• _REQUIREMENT_
Repeat exactly each line of the data provided below.

• _RECORDS SUPPLIED_

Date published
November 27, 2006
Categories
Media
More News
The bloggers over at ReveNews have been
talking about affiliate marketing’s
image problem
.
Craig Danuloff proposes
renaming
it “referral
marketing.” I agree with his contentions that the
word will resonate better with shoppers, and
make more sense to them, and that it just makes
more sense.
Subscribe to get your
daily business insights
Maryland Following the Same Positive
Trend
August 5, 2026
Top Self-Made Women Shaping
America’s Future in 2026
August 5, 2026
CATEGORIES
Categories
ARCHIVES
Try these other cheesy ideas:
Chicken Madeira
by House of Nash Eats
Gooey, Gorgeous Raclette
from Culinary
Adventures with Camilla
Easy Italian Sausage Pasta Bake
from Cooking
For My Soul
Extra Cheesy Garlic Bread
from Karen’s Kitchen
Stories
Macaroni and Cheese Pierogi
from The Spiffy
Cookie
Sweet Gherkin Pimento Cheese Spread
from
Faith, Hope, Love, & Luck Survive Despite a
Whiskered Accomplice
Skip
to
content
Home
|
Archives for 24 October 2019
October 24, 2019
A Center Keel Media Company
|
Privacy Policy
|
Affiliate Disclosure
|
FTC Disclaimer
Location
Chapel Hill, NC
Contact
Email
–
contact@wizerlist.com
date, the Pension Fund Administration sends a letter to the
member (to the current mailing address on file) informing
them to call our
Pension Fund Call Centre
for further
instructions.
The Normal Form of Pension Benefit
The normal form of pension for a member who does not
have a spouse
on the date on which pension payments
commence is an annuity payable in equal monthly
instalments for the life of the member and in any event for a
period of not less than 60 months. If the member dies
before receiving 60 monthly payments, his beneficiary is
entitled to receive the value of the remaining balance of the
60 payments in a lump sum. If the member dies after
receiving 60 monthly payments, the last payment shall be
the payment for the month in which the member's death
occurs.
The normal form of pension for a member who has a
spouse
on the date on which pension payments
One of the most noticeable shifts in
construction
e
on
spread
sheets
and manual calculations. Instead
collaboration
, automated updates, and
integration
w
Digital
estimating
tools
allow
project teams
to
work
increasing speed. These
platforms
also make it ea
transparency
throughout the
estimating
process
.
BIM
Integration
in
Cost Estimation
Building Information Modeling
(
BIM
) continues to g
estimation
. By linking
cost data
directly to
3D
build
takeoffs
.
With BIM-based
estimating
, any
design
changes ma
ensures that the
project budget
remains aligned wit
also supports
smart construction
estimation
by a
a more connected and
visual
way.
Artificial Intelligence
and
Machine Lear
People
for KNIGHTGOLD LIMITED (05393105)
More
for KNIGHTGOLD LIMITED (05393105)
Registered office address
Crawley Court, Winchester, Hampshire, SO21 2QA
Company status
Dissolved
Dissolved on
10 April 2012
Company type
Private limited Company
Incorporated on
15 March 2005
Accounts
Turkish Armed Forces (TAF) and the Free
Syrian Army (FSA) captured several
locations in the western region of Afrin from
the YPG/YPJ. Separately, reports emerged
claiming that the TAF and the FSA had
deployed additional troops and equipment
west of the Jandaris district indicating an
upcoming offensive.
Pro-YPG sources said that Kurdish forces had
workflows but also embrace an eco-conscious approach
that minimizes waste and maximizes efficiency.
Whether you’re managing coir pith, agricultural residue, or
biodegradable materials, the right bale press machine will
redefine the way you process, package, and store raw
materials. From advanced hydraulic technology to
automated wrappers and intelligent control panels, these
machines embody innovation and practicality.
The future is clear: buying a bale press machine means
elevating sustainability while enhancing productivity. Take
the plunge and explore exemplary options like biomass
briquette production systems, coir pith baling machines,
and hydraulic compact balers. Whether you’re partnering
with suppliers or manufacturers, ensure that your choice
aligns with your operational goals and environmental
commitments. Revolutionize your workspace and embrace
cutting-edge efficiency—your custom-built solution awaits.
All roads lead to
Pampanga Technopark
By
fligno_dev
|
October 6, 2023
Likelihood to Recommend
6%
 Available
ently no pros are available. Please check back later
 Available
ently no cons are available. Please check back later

• _TASK ANSWER_
Date published
November 27, 2006
Categories
Media
More News
The bloggers over at ReveNews have been
talking about affiliate marketing’s
image problem
.
Craig Danuloff proposes
renaming
it “referral
marketing.” I agree with his contentions that the
word will resonate better with shoppers, and
make more sense to them, and that it just makes
more sense.
Subscribe to get your
daily business insights
Maryland Following the Same Positive
Trend
August 5, 2026
Top Self-Made Women Shaping
America’s Future in 2026
August 5, 2026
CATEGORIES
Categories
ARCHIVES
Try these other cheesy ideas:
Chicken Madeira
by House of Nash Eats
Gooey, Gorgeous Raclette
from Culinary
Adventures with Camilla
Easy Italian Sausage Pasta Bake
from Cooking
For My Soul
Extra Cheesy Garlic Bread
from Karen’s Kitchen
Stories
Macaroni and Cheese Pierogi
from The Spiffy
Cookie
Sweet Gherkin Pimento Cheese Spread
from
Faith, Hope, Love, & Luck Survive Despite a
Whiskered Accomplice
Skip
to
content
Home
|
Archives for 24 October 2019
October 24, 2019
A Center Keel Media Company
|
Privacy Policy
|
Affiliate Disclosure
|
FTC Disclaimer
Location
Chapel Hill, NC
Contact
Email
–
contact@wizerlist.com
date, the Pension Fund Administration sends a letter to the
member (to the current mailing address on file) informing
them to call our
Pension Fund Call Centre
for further
instructions.
The Normal Form of Pension Benefit
The normal form of pension for a member who does not
have a spouse
on the date on which pension payments
commence is an annuity payable in equal monthly
instalments for the life of the member and in any event for a
period of not less than 60 months. If the member dies
before receiving 60 monthly payments, his beneficiary is
entitled to receive the value of the remaining balance of the
60 payments in a lump sum. If the member dies after
receiving 60 monthly payments, the last payment shall be
the payment for the month in which the member's death
occurs.
The normal form of pension for a member who has a
spouse
on the date on which pension payments
One of the most noticeable shifts in
construction
e
on
spread
sheets
and manual calculations. Instead
collaboration
, automated updates, and
integration
w
Digital
estimating
tools
allow
project teams
to
work
increasing speed. These
platforms
also make it ea
transparency
throughout the
estimating
process
.
BIM
Integration
in
Cost Estimation
Building Information Modeling
(
BIM
) continues to g
estimation
. By linking
cost data
directly to
3D
build
takeoffs
.
With BIM-based
estimating
, any
design
changes ma
ensures that the
project budget
remains aligned wit
also supports
smart construction
estimation
by a
a more connected and
visual
way.
Artificial Intelligence
and
Machine Lear
People
for KNIGHTGOLD LIMITED (05393105)
More
for KNIGHTGOLD LIMITED (05393105)
Registered office address
Crawley Court, Winchester, Hampshire, SO21 2QA
Company status
Dissolved
Dissolved on
10 April 2012
Company type
Private limited Company
Incorporated on
15 March 2005
Accounts
Turkish Armed Forces (TAF) and the Free
Syrian Army (FSA) captured several
locations in the western region of Afrin from
the YPG/YPJ. Separately, reports emerged
claiming that the TAF and the FSA had
deployed additional troops and equipment
west of the Jandaris district indicating an
upcoming offensive.
Pro-YPG sources said that Kurdish forces had
workflows but also embrace an eco-conscious approach
that minimizes waste and maximizes efficiency.
Whether you’re managing coir pith, agricultural residue, or
biodegradable materials, the right bale press machine will
redefine the way you process, package, and store raw
materials. From advanced hydraulic technology to
automated wrappers and intelligent control panels, these
machines embody innovation and practicality.
The future is clear: buying a bale press machine means
elevating sustainability while enhancing productivity. Take
the plunge and explore exemplary options like biomass
briquette production systems, coir pith baling machines,
and hydraulic compact balers. Whether you’re partnering
with suppliers or manufacturers, ensure that your choice
aligns with your operational goals and environmental
commitments. Revolutionize your workspace and embrace
cutting-edge efficiency—your custom-built solution awaits.
All roads lead to
Pampanga Technopark
By
fligno_dev
|
October 6, 2023
Likelihood to Recommend
6%
 Available
ently no pros are available. Please check back later
 Available
ently no cons are available. Please check back later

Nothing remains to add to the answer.